To find the volume of the solid generated by revolving the given region in the 1st quadrant about the y-axis, we can use the method of cylindrical shells.
First, let's understand the region that needs to be revolved. The region is bound by the curve y = 10x^2, the x-axis, the vertical line x = 0, and the horizontal line y = 810. We need to find the volume of the solid formed when this region is rotated about the y-axis.
Step 1: Determine the range of y-values for the region.
The given region is bound by y = 10x^2 and y = 810. Setting these two equations equal to each other, we can find the x-value at which they intersect:
10x^2 = 810
x^2 = 81
x = +/- 9
Since we are only considering the region in the 1st quadrant, we take x = 9 as the upper limit of integration.

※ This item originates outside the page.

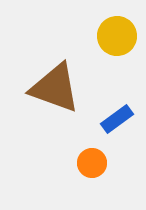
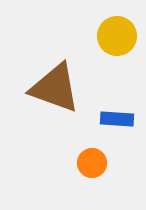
blue rectangle: rotated 40 degrees clockwise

Step 2: Setup the integral for the volume using cylindrical shells.
The volume of the solid generated by revolving the region can be calculated by integrating the product of the circumference of each cylindrical shell and its height over the range of y-values.
Since we are revolving about the y-axis, the radius of each cylindrical shell is the x-value of the function y = 10x^2.
The height of each shell is given by dy, which represents an infinitesimally small width of the shell.
Thus, the integral setup is:
V = ∫[a,b] 2π * x * h * dy
where a = 0 and b = 810, x = sqrt(y/10), and h is the width of each cylindrical shell.
Step 3: Evaluate the integral.
V = ∫[0,810] 2π * sqrt(y/10) * h * dy
Since the height of each shell is infinitesimally small, we can replace h with dy.
V = ∫[0,810] 2π * sqrt(y/10) * dy
Integrating with respect to y, we have:
V = 2π * ∫[0,810] sqrt(y/10) * dy
Evaluating this integral will give us the volume of the solid generated by revolving the given region about the y-axis.